If you need more in depth information please read our 2018 winning "Buildings" proposal at MIT Climate Colab web site,
or atwww.saridweb.org
Our building type also has a lower carbon footprint than any other building type in the country. See chart below.
The chart below shows a comparison of temperature inside the home of a un-insulated masonry structure versus our prototype in Lesotho.
In Canada we expect our SMB facilities to substantially reduce their heating and cooling cost as well as their electricity usage by using low voltage clustered LED lighting, working on motion sensors, with manual over rides. We expect these battery powered lights to be fed by our roof mounted solar PV panels or roof Vertical Axis Micro Turbines. In the picture below we see the picture of villagers / students being trained, and picture of interiors of the Lesotho home with low voltage solar PV / Battery powered LED light clusters. The heating system leverages renewable energy sources, and is further augmented by underground heat exchanger.
In each country we have worked in we try to overcome country specific design challenges.
In Haiti, we worked on a very limited budget. We built insulated panels on location. The wall panels using recycled lunch boxes - and built an earthquake resistant structure.
In Pakistan we have built modest affordable insulated homes for the poor, and utilized the workers to build similar homes for the rich. Hence we were able to demonstrate that once trained, the workers can get gainful employment in the marketplace, and with the money earned they can build their homes. The continuity in technology creates a model for employment generation and building low carbon footprint structures with recycled materials. Local manufacturing of the panel spawns cottage industry - and has a multiplier effect creating jobs in many sectors. The picture below show how we built several earthquake resistant structures for the poor in an Earthquake devastated region of Pakistan in 2006 - 2007 and followed up years later building for the rich near Islamabad 2009 thru 2011 - in a seismic area that sees bitterly cold winter.
We have also built soil cement homes in a warm area of Pakistan again using a similar approach. Again we have customized our solutions to a project's specific needs.

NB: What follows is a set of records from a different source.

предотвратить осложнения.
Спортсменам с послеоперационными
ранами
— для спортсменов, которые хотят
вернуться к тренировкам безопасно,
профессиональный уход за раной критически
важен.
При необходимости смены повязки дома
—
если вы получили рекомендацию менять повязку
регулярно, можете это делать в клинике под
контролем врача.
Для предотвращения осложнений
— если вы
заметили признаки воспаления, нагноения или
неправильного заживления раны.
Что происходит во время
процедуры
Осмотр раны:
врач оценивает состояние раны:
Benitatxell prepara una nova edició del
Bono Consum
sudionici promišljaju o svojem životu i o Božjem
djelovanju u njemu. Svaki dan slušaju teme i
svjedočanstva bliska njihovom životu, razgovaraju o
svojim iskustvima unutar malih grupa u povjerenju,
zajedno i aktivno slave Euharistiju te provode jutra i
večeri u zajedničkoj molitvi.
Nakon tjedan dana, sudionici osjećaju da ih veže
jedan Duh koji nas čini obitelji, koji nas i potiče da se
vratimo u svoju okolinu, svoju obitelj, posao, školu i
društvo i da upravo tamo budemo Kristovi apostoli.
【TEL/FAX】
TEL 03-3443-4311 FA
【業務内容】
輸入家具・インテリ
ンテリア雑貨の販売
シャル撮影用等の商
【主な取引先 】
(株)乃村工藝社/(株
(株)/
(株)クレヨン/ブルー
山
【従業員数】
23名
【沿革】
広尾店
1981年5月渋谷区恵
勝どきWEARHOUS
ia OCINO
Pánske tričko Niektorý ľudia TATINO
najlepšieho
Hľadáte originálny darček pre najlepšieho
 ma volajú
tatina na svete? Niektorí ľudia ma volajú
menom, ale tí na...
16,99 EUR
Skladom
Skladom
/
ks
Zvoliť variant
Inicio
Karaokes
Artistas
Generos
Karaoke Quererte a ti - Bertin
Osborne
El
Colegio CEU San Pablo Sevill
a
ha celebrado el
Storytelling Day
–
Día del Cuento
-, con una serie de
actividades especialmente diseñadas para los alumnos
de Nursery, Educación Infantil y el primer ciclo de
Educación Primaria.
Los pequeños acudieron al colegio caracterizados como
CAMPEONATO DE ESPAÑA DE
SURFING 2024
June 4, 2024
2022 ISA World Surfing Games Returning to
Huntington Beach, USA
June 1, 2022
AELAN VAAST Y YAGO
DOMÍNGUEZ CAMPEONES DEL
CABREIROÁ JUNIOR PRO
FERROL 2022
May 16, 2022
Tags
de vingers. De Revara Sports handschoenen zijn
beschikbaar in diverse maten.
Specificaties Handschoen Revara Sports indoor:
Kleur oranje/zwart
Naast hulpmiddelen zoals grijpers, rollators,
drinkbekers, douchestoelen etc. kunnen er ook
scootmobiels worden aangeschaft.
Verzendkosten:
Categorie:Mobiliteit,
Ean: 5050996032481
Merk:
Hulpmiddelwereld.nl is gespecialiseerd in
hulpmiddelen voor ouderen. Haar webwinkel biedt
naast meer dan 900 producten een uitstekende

In 2015 we designed and built a flood resistant structure in a hurricane ("katrina") devastated ward of New Orleans. It used a similar concept of insulation, New Orleans gets very hot in summer, sandwiched between rigid exterior (flood resistant and impermeable exterior skin) and interior drywall panel. However instead of recycled waste - although the city approved and strongly supported the idea, we ended up using off-the-shelf EPS insulation. We just did not have time and resources to set up a demonstration recycling facility. That project won the design award for low-rise structures by the engineering board of the local American Concrete Institute (ACI).
The conceptual wall section is described below, followed by a 3D Axonometric of the proposed, and eventually built, structure.
In Canada we expect our SME facilities to substantially reduce the heating and cooling cost as well as reduce grid based electricity usage by using low voltage clustered LED lighting. In the picture below we see the interiors of the Lesotho home with LED (clustered and grouped to provide higher lumens - and assembled by villagers) lights, and the heating system using underground heat exchangers. We have tailored our design strategy to encourage sweat equity participation, and thereby narrowing the affordability gap.
Who will take these actions?
We ought to succeed if we can get all the stake holders on board. We need to also engage local community leaders in the employment generation and job creation aspect of our proposal.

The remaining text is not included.